The struggle in transit in New York City in November-December revealed clearly the strengths and weakness of the proletariat in the present conjuncture. On the one hand there was a tremendous combativeness among transit workers, the beginnings of a conscious reflection among a minority of the workers, a conscious willingness to violate the Taylor law, which forbids public sector strikes in New York State, and a growing distrust of the unions.
On the other hand, this process evolved within an overall balance of forces that favored the bourgeoisie. The working class throughout the world, and particularly here in the U.S. still suffers from the disorientation that ensued following the collapse of stalinism and the bourgeoisie’s propaganda campaign about the end of communism, the end of class struggle and the triumph of capitalist democracy.
The reflux in consciousness within the proletariat is real and has important consequences for the class struggle. All the positive elements present in the transit struggle were more than offset by the general characteristics of the period, which meant that the transit workers carried on their struggle under extremely unfavorable prevailing conditions which did not favor either an open confrontation with the unions or the extension of the struggle.
The struggle did not develop in a totally isolated fashion. Workers in other industries, particularly within the public sector, were widely sympathetic to the transit workers. However, the fact that bourgeoisie was able to inflict the incredibly repressive court injunction without repercussion, without workers in other sectors rushing to the support of the transit workers, demonstrates the serious limits for the active expression of solidarity by other workers at the present conjuncture.
The bourgeoisie demonstrated that it had the upper hand through its clever use of the division of labor between the right and left in the union, to derail workers’ combativeness, stymie the strike movement, and leave workers confused and in disarray. The fact that in order to assist this division of labor within the union to be successful the bourgeoisie was forced to grant the transit workers a wage increase larger than the prevailing level in recent years, has been used to foster the illusion that a militant left base unionist movement "pays," and has served as an impetus to base unionist insurgencies in other municipal unions.
The provocative actions of the Giuliani administration in New York City in no way contradict the overall policy of the left in power to seek avoidance of open class struggle, but rather reflects the different approach taken by the right in power on the local level in New York at the City and State governmental levels. Such provocative actions have not been characteristic of the Clinton government on the national level.
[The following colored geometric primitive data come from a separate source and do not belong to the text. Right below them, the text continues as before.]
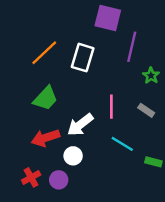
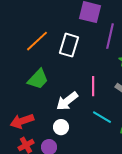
red arrow: (45, 138) -> (22, 121), moved

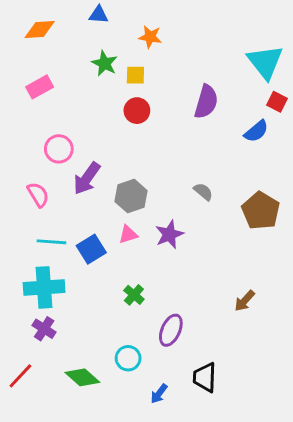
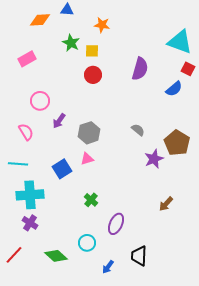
orange diamond: (40, 29) -> (40, 20), moved
cyan triangle: (265, 62) -> (180, 42), turned -32
purple arrow: (87, 178) -> (59, 121), size x0.7
purple star: (169, 234) -> (154, 159), moved
cyan line: (51, 242) -> (18, 164), moved

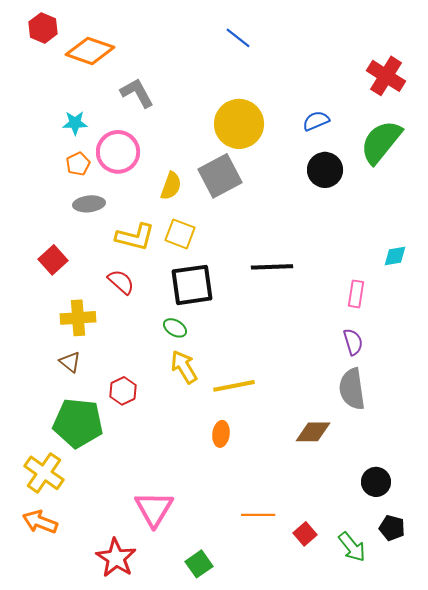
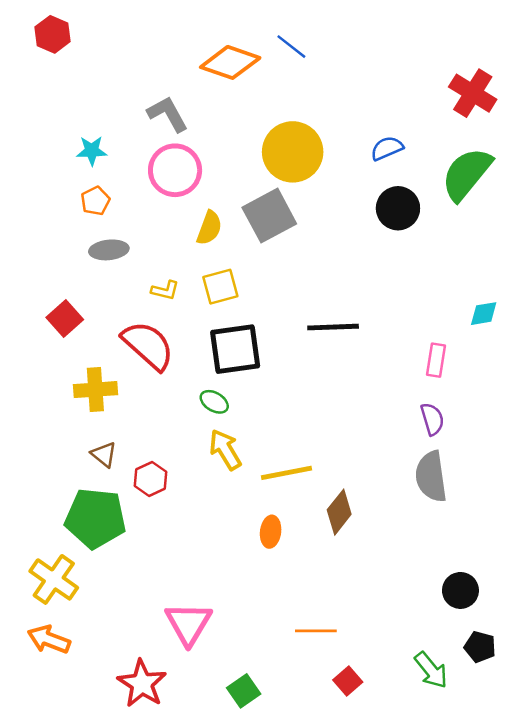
orange diamond: (90, 51) -> (230, 62), moved
pink circle: (118, 152) -> (175, 170), moved
yellow square: (180, 234) -> (220, 287), turned -36
yellow L-shape: (135, 237) -> (165, 290), size x0.6
red semicircle: (121, 282) -> (148, 345), size x1.6
brown triangle: (70, 362) -> (104, 454), moved
brown diamond: (313, 432) -> (339, 512), moved, turned -51
red square: (305, 534) -> (348, 681), moved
With all its difficulties, the transit struggle was clearly part of the arduous process of a return to class struggle, in which the paramount task at the present moment is the rediscovery of class identity by the working class, a recognition its nature as a class for itself, and development of the self-confidence as a class that will enable workers to begin to reclaim the acquisitions of past experience. Revolutionaries must intervene in this process to expose the bourgeoisie's efforts to stymie the struggle and bolster the base unionists.